I am just getting into servos myself and it has been very difficult finding info. Two companies jump out as very helpful.
www.EFX-tek.com (join their forums, super helpful!)
www.Servocity.com
I prefer electric motors and servos because I go for more subtle animatronics. Like five or six rats on a corpse that turn and look at the guests as they pass by the bodies the rats are munching on. Making a caged body swing slightly to add movement to a set. The rocking granny (by distortions) is a great example of a simple electric animatronic. I like the subtle movements that distract the patrons and then allow the actor to be the force of violence and chaos in the room.
I suppose that I should say that the subtle things that I do are more like a part of the environment as opposed to the big pneumatics that are often the focus of the room. To me they always seem to never quite fit into their surroundings. I also never find them to be believable and I try very hard to not snap the patrons out of the world I attempt to create.

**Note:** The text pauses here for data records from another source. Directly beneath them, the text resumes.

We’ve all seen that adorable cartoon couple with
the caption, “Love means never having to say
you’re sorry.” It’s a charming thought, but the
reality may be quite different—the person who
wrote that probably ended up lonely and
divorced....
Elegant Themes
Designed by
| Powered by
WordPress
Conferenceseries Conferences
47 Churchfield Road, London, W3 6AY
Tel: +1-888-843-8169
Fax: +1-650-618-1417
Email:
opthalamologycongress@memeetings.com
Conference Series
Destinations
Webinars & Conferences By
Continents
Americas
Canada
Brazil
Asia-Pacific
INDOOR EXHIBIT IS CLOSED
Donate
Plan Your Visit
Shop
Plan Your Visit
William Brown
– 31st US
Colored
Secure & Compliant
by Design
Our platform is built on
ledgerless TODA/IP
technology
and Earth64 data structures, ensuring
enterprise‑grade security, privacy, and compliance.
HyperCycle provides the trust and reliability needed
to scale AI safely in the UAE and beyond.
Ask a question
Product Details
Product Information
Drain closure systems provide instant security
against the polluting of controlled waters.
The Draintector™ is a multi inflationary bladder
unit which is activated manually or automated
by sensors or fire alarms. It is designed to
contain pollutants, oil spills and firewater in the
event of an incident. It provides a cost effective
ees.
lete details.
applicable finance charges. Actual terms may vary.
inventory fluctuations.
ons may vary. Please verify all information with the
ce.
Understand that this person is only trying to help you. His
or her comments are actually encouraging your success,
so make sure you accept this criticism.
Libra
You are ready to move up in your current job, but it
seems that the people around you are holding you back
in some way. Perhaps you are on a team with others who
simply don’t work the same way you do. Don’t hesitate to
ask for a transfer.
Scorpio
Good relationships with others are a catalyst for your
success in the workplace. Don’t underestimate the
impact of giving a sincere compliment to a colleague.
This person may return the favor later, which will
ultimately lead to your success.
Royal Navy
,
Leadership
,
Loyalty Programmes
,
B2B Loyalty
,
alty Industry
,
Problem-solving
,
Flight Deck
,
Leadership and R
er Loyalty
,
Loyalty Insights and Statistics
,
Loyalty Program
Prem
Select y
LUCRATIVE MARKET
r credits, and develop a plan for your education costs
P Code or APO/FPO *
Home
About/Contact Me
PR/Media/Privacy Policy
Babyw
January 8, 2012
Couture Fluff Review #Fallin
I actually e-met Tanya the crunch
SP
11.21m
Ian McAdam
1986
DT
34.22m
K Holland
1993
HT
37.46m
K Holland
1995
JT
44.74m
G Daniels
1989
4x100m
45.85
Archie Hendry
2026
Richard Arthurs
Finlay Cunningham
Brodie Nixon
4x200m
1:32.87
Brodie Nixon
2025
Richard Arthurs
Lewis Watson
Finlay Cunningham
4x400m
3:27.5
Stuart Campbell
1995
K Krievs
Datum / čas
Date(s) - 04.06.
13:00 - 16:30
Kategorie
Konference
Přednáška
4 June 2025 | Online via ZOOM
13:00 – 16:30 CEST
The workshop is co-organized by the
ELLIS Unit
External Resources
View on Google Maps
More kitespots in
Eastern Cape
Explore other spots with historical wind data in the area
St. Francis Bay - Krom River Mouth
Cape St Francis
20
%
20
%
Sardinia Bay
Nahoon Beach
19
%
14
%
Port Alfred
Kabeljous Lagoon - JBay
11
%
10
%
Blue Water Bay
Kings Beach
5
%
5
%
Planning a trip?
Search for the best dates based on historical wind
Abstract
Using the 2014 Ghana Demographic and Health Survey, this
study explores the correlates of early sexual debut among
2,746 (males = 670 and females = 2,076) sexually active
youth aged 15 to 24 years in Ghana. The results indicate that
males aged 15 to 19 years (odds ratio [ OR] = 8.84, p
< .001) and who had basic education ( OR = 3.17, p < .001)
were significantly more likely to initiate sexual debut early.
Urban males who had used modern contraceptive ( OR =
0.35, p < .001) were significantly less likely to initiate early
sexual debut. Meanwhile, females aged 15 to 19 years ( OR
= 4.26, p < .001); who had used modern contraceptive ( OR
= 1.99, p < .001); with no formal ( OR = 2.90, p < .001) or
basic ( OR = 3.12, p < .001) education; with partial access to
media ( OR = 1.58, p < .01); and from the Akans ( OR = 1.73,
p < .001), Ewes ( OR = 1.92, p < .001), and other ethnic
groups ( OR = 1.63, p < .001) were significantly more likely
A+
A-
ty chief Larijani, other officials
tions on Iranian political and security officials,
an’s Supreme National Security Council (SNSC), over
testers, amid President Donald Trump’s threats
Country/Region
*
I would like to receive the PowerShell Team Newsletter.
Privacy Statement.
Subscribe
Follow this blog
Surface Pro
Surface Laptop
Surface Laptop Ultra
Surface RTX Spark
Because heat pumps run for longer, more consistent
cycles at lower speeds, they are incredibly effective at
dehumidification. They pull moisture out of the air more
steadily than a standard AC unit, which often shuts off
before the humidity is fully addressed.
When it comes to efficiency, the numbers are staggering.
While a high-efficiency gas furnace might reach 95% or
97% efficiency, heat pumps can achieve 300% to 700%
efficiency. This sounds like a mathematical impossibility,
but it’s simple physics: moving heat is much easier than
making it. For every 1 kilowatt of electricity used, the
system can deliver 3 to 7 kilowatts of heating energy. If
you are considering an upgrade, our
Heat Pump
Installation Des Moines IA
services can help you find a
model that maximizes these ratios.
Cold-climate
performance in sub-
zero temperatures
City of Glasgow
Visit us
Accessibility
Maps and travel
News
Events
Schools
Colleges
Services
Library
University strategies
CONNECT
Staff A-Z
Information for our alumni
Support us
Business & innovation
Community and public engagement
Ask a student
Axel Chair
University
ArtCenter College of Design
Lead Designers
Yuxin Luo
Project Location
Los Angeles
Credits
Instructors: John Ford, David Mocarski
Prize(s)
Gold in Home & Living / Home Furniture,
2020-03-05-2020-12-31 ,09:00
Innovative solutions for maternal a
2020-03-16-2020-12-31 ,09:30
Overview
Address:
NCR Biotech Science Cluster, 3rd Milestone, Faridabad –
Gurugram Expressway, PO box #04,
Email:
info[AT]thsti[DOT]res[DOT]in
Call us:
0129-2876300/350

All approaches have their place for sure, I just like a certain style of show. Its a style preference. If you want violence then go pneumatic, If you want atmosphere or lighter scares go servo.
I am doing a seminar on stilts and costumes that break the form of the actors body at transworld. Its a speed seminar so its on WED.
I also make myself very accessible at the show (and the Ren Grand bar afterwards) so please feel free to come and talk to me (that goes for everyone).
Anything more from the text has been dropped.